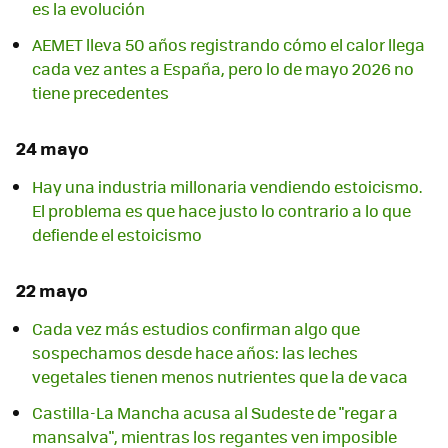
es la evolución
AEMET lleva 50 años registrando cómo el calor llega
cada vez antes a España, pero lo de mayo 2026 no
tiene precedentes
24 mayo
Hay una industria millonaria vendiendo estoicismo.
El problema es que hace justo lo contrario a lo que
defiende el estoicismo
22 mayo
Cada vez más estudios confirman algo que
sospechamos desde hace años: las leches
vegetales tienen menos nutrientes que la de vaca
Castilla-La Mancha acusa al Sudeste de "regar a
mansalva", mientras los regantes ven imposible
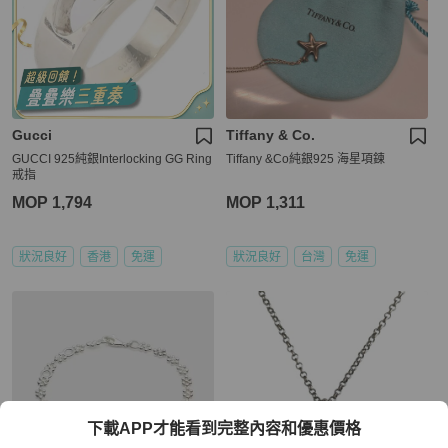
Gucci
Tiffany & Co.
GUCCI 925純銀Interlocking GG Ring
Tiffany &Co純銀925 海星項鍊
戒指
MOP 1,794
MOP 1,311
狀況良好
香港
免運
狀況良好
台灣
免運
下載APP才能看到完整內容和優惠價格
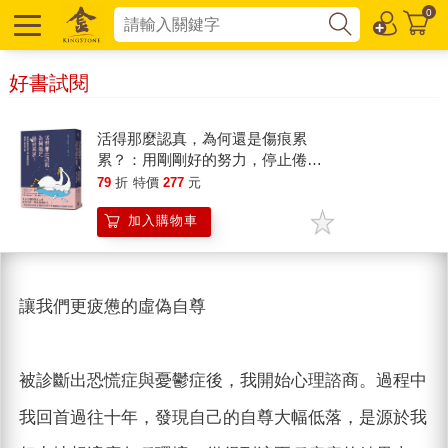
0
好書試閱
活得那麼認真，為何還是傷痕累
累？：用剛剛好的努力，停止倦怠
循環，找回人生的平衡
79
折
特價
277
元
加入購物車
讓我們更疲憊的虛偽自尊
被診斷出恐慌症與憂鬱症後，我開始心理諮商。過程中
我回首過往十年，發現自己的自尊大幅低落，是源於我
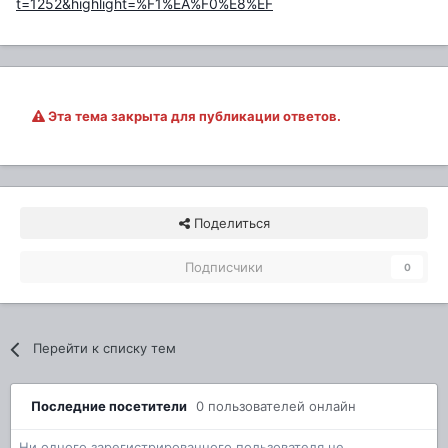
t=1252&highlight=%F1%EA%F0%E8%EF
Эта тема закрыта для публикации ответов.
Поделиться
Подписчики
0
Перейти к списку тем
Последние посетители
0 пользователей онлайн
Ни одного зарегистрированного пользователя не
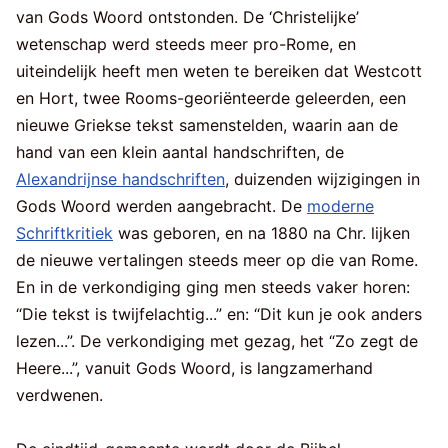
van Gods Woord ontstonden. De ‘Christelijke’
wetenschap werd steeds meer pro-Rome, en
uiteindelijk heeft men weten te bereiken dat Westcott
en Hort, twee Rooms-georiënteerde geleerden, een
nieuwe Griekse tekst samenstelden, waarin aan de
hand van een klein aantal handschriften, de
Alexandrijnse handschriften
, duizenden wijzigingen in
Gods Woord werden aangebracht. De
moderne
Schriftkritiek
was geboren, en na 1880 na Chr. lijken
de nieuwe vertalingen steeds meer op die van Rome.
En in de verkondiging ging men steeds vaker horen:
“Die tekst is twijfelachtig...” en: “Dit kun je ook anders
lezen...”. De verkondiging met gezag, het “Zo zegt de
Heere...”, vanuit Gods Woord, is langzamerhand
verdwenen.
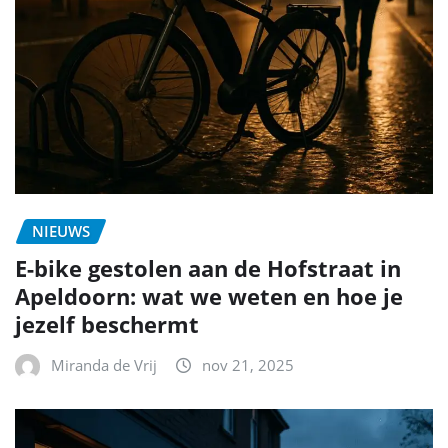
NIEUWS
E-bike gestolen aan de Hofstraat in
Apeldoorn: wat we weten en hoe je
jezelf beschermt
Miranda de Vrij
nov 21, 2025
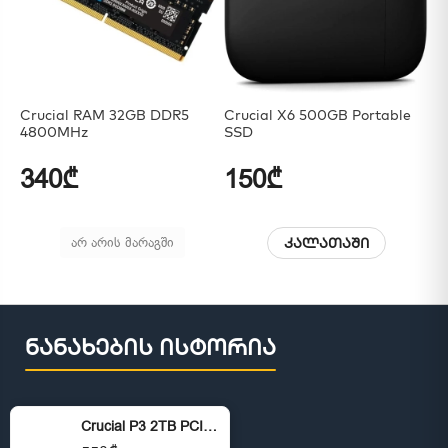
Crucial RAM 32GB DDR5
Crucial X6 500GB Portable
Cr
4800MHz
SSD
(2
340₾
150₾
1
არ არის მარაგში
კალათაში
ნანახების ისტორია
Crucial P3 2TB PCIe Gen3 3D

» **Prompt**: Every line from the one containing "我回首過往十年，發現自己的自尊大幅低落，是源於我" to the last line of the material must be returned exactly. Leave out any pictures.

» **Result of the exercise**:
我回首過往十年，發現自己的自尊大幅低落，是源於我
t=1252&highlight=%F1%EA%F0%E8%EF
Эта тема закрыта для публикации ответов.
Поделиться
Подписчики
0
Перейти к списку тем
Последние посетители
0 пользователей онлайн
Ни одного зарегистрированного пользователя не
van Gods Woord ontstonden. De ‘Christelijke’
wetenschap werd steeds meer pro-Rome, en
uiteindelijk heeft men weten te bereiken dat Westcott
en Hort, twee Rooms-georiënteerde geleerden, een
nieuwe Griekse tekst samenstelden, waarin aan de
hand van een klein aantal handschriften, de
Alexandrijnse handschriften
, duizenden wijzigingen in
Gods Woord werden aangebracht. De
moderne
Schriftkritiek
was geboren, en na 1880 na Chr. lijken
de nieuwe vertalingen steeds meer op die van Rome.
En in de verkondiging ging men steeds vaker horen:
“Die tekst is twijfelachtig...” en: “Dit kun je ook anders
lezen...”. De verkondiging met gezag, het “Zo zegt de
Heere...”, vanuit Gods Woord, is langzamerhand
verdwenen.
NIEUWS
E-bike gestolen aan de Hofstraat in
Apeldoorn: wat we weten en hoe je
jezelf beschermt
Miranda de Vrij
nov 21, 2025
Crucial RAM 32GB DDR5
Crucial X6 500GB Portable
Cr
4800MHz
SSD
(2
340₾
150₾
1
არ არის მარაგში
კალათაში
ნანახების ისტორია
Crucial P3 2TB PCIe Gen3 3D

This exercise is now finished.